Soon after the murder of Matthew Shepard, hundreds of mourners held a vigil in Washington. Chanting “Now! Now! Now!” they demanded that Congress pass the Schumer-Kennedy hate-crimes legislation.
Also supporting the bill is House Democratic leader Richard Gephardt, who says the law is surely needed. And on October 19, Attorney General Janet Reno met with representatives of more than a dozen gay and lesbian groups and assured them she would renew her call for passage of hate-crimes legislation.
I have recently appeared on radio and television to debate various representatives of the ACLU and gay and lesbian groups about the value and ramifications of laws mandating additional prison terms for crimes designated as having been committed because of hatred of gays, lesbians, the disabled, blacks, Jews, Catholics, et al.
I start with a case: A young black man was injured so badly during a robbery that he was hospitalized. The perpetrator, a black man, received a prison sentence.
In another case, in the same city, a white man was assaulted by a black robber who yelled racial epithets during the attack. That victim was also hospitalized. Caught and convicted, this black criminal received a longer prison term than the black man who beat up the young black man.
The mother of the first victim asked an assistant district attorney why the man who attacked her son so viciously was sentenced to less prison time than the criminal who beat the white man.
She was told that the assault against the white man was, under law, a hate crime and therefore required additional punishment on top of the penalty for the assault itself.
“So,” the mother said, “the harm done to my son counts for less than the harm done to the white man.”
In a letter to Newsday (November 11), Michael Gorman, a lawyer and a New York City police lieutenant who supports hate-crimes laws, pointed out:
“An antigay hate-crime assault will get much more attention from the district attorney’s office and the police department….The criminal penalty often dictates the amount of effort detectives will put into a case, and hate crimes generally warrant more effort, both for the good of society at large and to protect the target victim and his or her identifiable group.”
But if the “target victim” has been assaulted by someone bent only on robbery or because of a personal dispute—and if there is no evidence that the crime was fueled by bigotry—that criminal will get a lesser sentence because the actual criminal assault is not a “hate crime.”
What, then, happens to “equal protection of the laws” as it concerns victims of violence?
If you, any of you, are viciously attacked during a robbery or during a “road rage” assault, should the person who did this to you get less prison time because it was not an official “hate crime”?
Furthermore, if the Schumer-Kennedy Hate Crimes Prevention Act becomes law—and I’m reasonably sure it will be passed by the next Congress and then signed by the president—there will be an increase in double jeopardy as initially prohibited by the Fifth Amendment to the Constitution:
“Nor shall any person be subject for the same offense to be twice put in jeopardy of life or limb.”
The Schumer-Kennedy bill makes violence committed against anyone because of his or her gender, sexual orientation, or disability a federal crime. (The senators’s staffs say that other categories of hate crime are covered by previous federal laws.)
This means—as David Harris, executive director of the American Jewish Committee, said in a letter to The New York Times—that there will be “the need for prosecution at the federal level if and when the local authorities fail to act or when state penalties are inadequate.”
Despite the clear wording of the double-jeopardy clause of the Fifth Amendment, the courts have decided that it is lawful to try a person for the same crime in both the state and federal courts. (That has already happened to the police who beat Rodney King, as well as to Lemrick Nelson, for what he did during the Crown Heights riot.)
But it’s worth emphasizing what Supreme Court Justice Hugo Black said, in dissent, in Bartkus v.

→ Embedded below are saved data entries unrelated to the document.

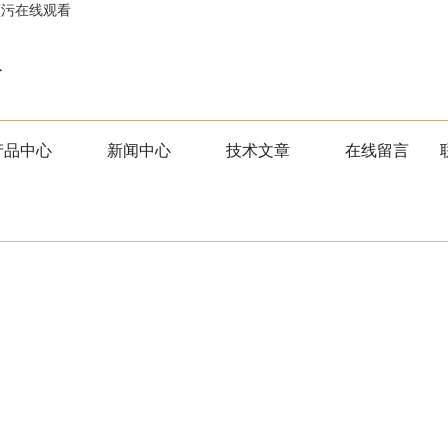
频污在线观看
版
产品中心
新闻中心
技术文章
在线留言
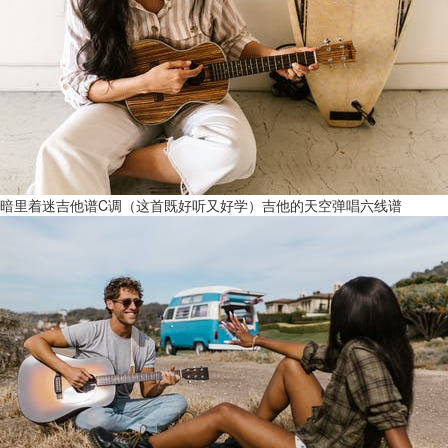
暗里着迷吉他谱C调（这首既好听又好学）吉他的天空弹唱六线谱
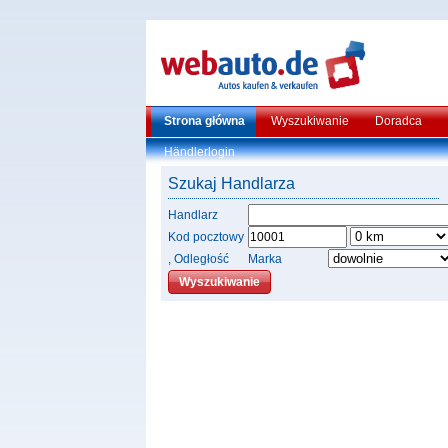
Strona główna
Wyszukiwanie
Doradca
Händlerlogin
Szukaj Handlarza
Handlarz
Kod pocztowy
, Odległość
Marka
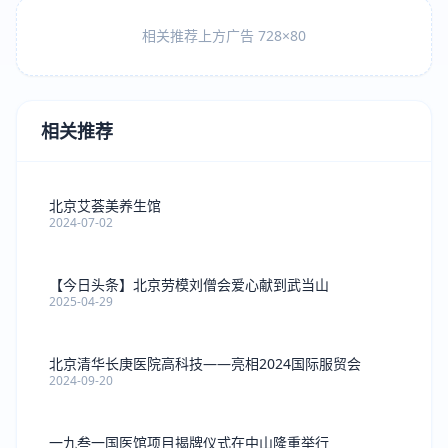
相关推荐上方广告 728×80
相关推荐
北京艾荟美养生馆
2024-07-02
【今日头条】北京劳模刘僧会爱心献到武当山
2025-04-29
北京清华长庚医院高科技——亮相2024国际服贸会
2024-09-20
一九叁一国医馆项目揭牌仪式在中山隆重举行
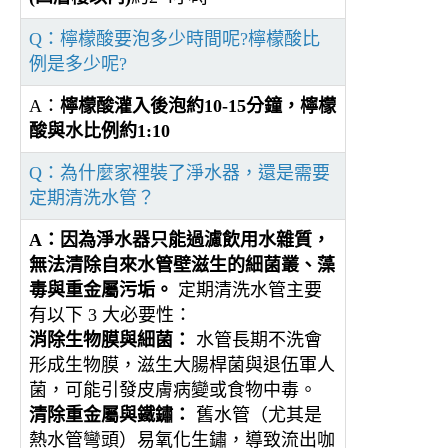
Q：檸檬酸要泡多少時間呢?檸檬酸比
例是多少呢?
A：
檸檬酸灌入後泡約10-15分鐘，檸檬
酸與水比例約1:10
Q：為什麼家裡裝了淨水器，還是需要
定期清洗水管？
A：
因為淨水器只能過濾飲用水雜質，
無法清除自來水管壁滋生的細菌叢、藻
毒與重金屬污垢。
定期清洗水管主要
有以下 3 大必要性：
消除生物膜與細菌：
水管長期不洗會
形成生物膜，滋生大腸桿菌與退伍軍人
菌，可能引發皮膚病變或食物中毒。
清除重金屬與鐵鏽：
舊水管（尤其是
熱水管彎頭）易氧化生鏽，導致流出咖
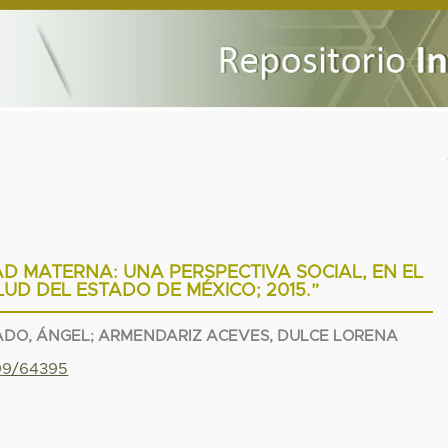
AD MATERNA: UNA PERSPECTIVA SOCIAL, EN EL
LUD DEL ESTADO DE MÉXICO; 2015.”
ADO, ÁNGEL
;
ARMENDARIZ ACEVES, DULCE LORENA
799/64395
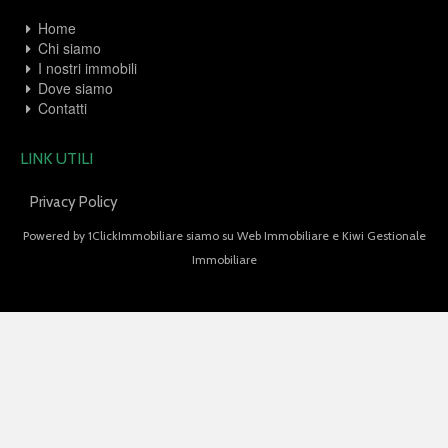
Home
Chi siamo
I nostri immobili
Dove siamo
Contatti
LINK UTILI
Privacy Policy
Powered by
1ClickImmobiliare
siamo su
Web Immobiliare
e
Kiwi Gestionale
Immobiliare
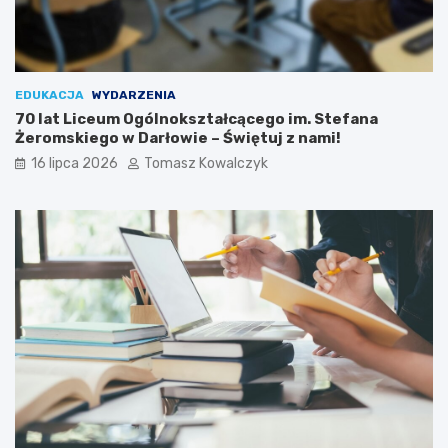
EDUKACJA
WYDARZENIA
70 lat Liceum Ogólnokształcącego im. Stefana
Żeromskiego w Darłowie – Świętuj z nami!
16 lipca 2026
Tomasz Kowalczyk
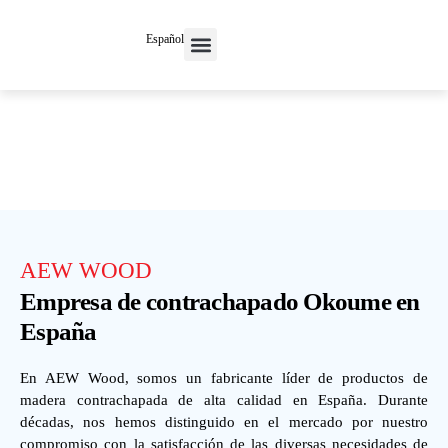
Español
AEW WOOD
Empresa de contrachapado Okoume en
España
En AEW Wood, somos un fabricante líder de productos de
madera contrachapada de alta calidad en España. Durante
décadas, nos hemos distinguido en el mercado por nuestro
compromiso con la satisfacción de las diversas necesidades de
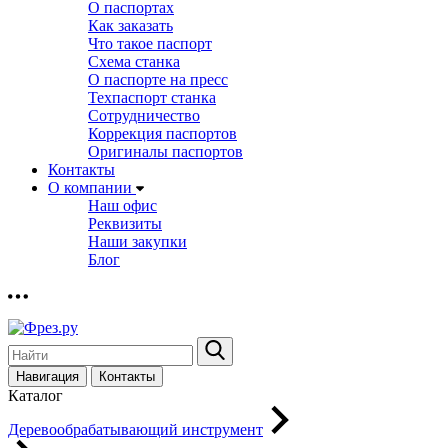
О паспортах
Как заказать
Что такое паспорт
Схема станка
О паспорте на пресс
Техпаспорт станка
Сотрудничество
Коррекция паспортов
Оригиналы паспортов
Контакты
О компании
Наш офис
Реквизиты
Наши закупки
Блог
Навигация
Контакты
Каталог
Деревообрабатывающий инструмент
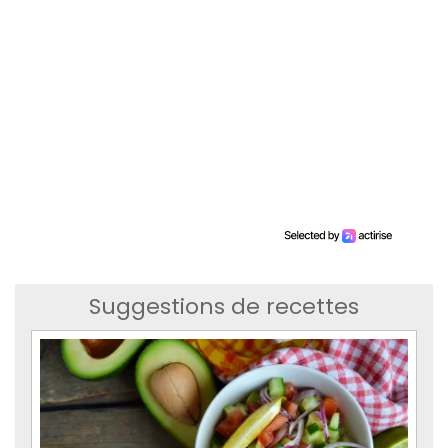
Suggestions de recettes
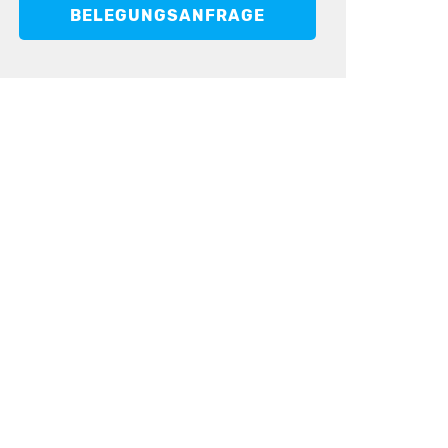
BELEGUNGSANFRAGE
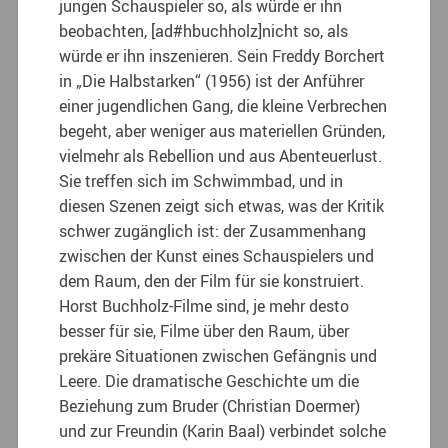
jungen Schauspieler so, als würde er ihn
beobachten, [ad#hbuchholz]nicht so, als
würde er ihn inszenieren. Sein Freddy Borchert
in „Die Halbstarken“ (1956) ist der Anführer
einer jugendlichen Gang, die kleine Verbrechen
begeht, aber weniger aus materiellen Gründen,
vielmehr als Rebellion und aus Abenteuerlust.
Sie treffen sich im Schwimmbad, und in
diesen Szenen zeigt sich etwas, was der Kritik
schwer zugänglich ist: der Zusammenhang
zwischen der Kunst eines Schauspielers und
dem Raum, den der Film für sie konstruiert.
Horst Buchholz-Filme sind, je mehr desto
besser für sie, Filme über den Raum, über
prekäre Situationen zwischen Gefängnis und
Leere. Die dramatische Geschichte um die
Beziehung zum Bruder (Christian Doermer)
und zur Freundin (Karin Baal) verbindet solche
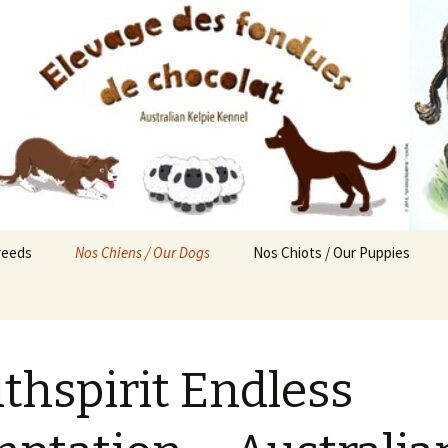
reeds
Nos Chiens / Our Dogs
Nos Chiots / Our Puppies
Femelles
Chiots disponibles
Liv’ / Lanca
ealthy
Mâles
Portées prévues
Roxy / Lanca
Titan / Kelpie
thspirit Endless
Retraités
Nés chez nous !
Sixty / Lanca
Rafale / Kelpie
Straccia / Kelpie
En mémoire
Sloan / Kelpie
Lulu / Lancashire Heeler
Pepsi / Kelpie
ealthy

Illinois (1959):
“The court apparently takes the position that a second trial for the same act is somehow less offensive [to the Fifth Amendment] if one of the trials is conducted by the federal government and the other by the state. Looked at from the standpoint of the individual who is prosecuted, this notion is too subtle for me to grasp.” (Emphasis added.)
My argument against the effects of hate-crimes laws does recognize that the Supreme Court has unanimously declared that such legislation and the accompanying double-jeopardy possibilities are constitutional (Wisconsin v. Mitchell, 1993). It was a bizarre decision, but that’s it.
Why, then, continue the debate? Because it will be useful, when the Schumer-Kennedy bill becomes law, to know what’s in store for the nation once the FBI is empowered to deal with alleged hate crimes under this new federalization of those crimes.
Over-intrusive investigations have already taken place in various state prosecutions, such as Illinois (People v. Lampkin, 1983). Alleged perpetrators of these crimes have been probed with regard to their past associations, casual remarks, reading habits, and other presumable indications of bigotry. Some of these random invasions of Fourth Amendment privacy protections go back years.
For documentations of these Joe McCarthy–like abuses, see Hate Crimes: Criminal Law and Identity Politics (Oxford University Press) by NYU law professor James Jacobs and researcher Kimberly Potter. And white supremacist Tom Metzger advises callers to his telephone hot line to remain silent while committing a bias attack.